The answer must consist of every line in the records that contains the word "during".

• • • •

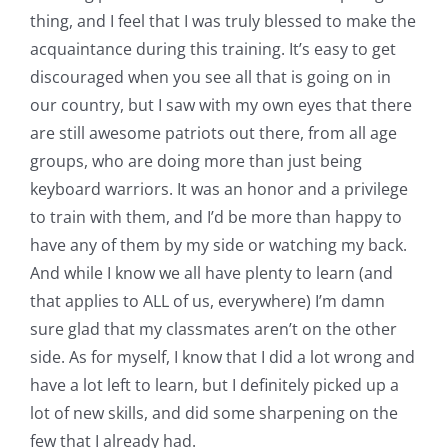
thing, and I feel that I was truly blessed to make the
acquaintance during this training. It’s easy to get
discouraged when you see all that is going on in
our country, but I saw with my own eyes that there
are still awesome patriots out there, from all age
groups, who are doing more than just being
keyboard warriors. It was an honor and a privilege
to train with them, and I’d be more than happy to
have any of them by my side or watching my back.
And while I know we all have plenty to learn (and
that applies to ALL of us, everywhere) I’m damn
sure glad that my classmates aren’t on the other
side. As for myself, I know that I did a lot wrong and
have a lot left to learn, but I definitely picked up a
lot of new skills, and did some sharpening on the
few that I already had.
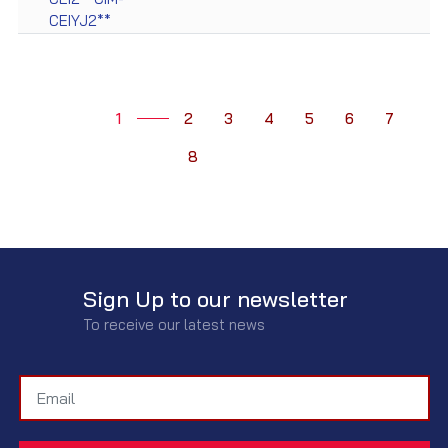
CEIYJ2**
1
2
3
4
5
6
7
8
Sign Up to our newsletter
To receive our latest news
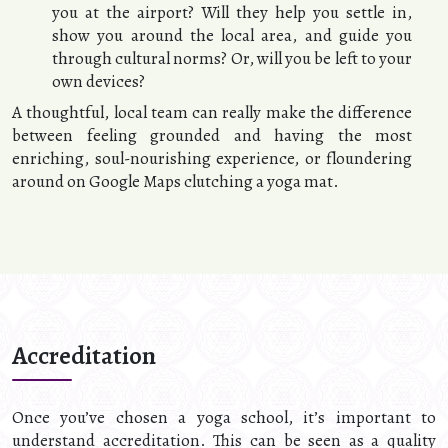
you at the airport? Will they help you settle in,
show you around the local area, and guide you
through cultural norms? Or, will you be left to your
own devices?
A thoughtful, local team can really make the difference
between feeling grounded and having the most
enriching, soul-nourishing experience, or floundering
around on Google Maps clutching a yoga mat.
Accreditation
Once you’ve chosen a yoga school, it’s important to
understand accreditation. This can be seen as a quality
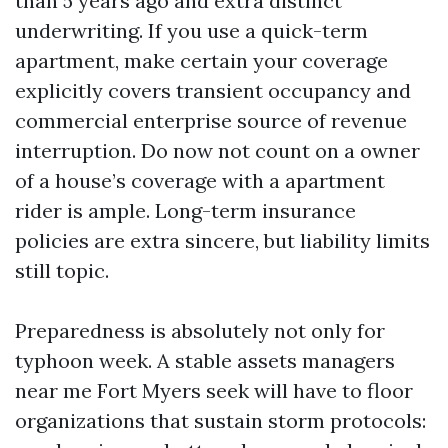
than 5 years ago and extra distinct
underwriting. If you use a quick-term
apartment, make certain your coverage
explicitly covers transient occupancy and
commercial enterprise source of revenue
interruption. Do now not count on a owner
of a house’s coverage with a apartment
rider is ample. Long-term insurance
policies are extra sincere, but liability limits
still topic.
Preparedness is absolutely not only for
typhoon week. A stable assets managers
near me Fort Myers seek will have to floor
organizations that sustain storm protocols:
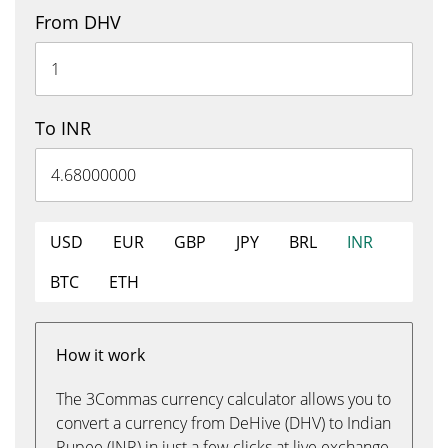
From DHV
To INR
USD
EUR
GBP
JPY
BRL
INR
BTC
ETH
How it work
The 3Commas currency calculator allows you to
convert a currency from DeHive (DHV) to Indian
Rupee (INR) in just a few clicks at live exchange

• • • •

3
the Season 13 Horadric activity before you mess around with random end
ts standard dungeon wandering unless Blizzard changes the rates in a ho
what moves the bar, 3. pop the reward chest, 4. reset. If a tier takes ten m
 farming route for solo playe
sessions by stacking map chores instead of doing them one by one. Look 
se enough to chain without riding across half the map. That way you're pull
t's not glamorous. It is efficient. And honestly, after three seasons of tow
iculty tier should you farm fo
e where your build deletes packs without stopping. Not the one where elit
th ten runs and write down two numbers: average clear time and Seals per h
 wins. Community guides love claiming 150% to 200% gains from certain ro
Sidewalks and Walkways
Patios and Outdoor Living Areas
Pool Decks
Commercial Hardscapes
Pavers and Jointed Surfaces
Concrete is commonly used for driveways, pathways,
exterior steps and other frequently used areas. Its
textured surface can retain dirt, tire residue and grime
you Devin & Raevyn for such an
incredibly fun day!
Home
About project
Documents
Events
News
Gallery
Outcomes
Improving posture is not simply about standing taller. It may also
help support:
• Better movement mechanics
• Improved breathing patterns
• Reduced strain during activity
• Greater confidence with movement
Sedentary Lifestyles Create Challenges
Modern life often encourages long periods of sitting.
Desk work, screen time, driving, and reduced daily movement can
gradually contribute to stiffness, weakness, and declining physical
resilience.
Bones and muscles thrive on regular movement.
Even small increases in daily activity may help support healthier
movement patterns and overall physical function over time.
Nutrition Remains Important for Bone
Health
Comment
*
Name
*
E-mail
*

• • • •

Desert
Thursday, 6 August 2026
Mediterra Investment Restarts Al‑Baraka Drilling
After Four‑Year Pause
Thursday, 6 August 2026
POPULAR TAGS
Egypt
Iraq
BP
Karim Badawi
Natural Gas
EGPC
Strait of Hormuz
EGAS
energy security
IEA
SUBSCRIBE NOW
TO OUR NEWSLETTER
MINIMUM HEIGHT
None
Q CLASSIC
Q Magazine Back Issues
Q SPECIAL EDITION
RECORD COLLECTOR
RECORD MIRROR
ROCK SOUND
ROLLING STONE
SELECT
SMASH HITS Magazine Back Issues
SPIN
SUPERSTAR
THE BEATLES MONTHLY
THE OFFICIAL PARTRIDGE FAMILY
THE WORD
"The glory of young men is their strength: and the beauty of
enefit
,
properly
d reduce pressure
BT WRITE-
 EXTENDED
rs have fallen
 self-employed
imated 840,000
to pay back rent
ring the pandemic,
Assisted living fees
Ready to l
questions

• • • •

§ **Solution below**:
acquaintance during this training. It’s easy to get
• Reduced strain during activity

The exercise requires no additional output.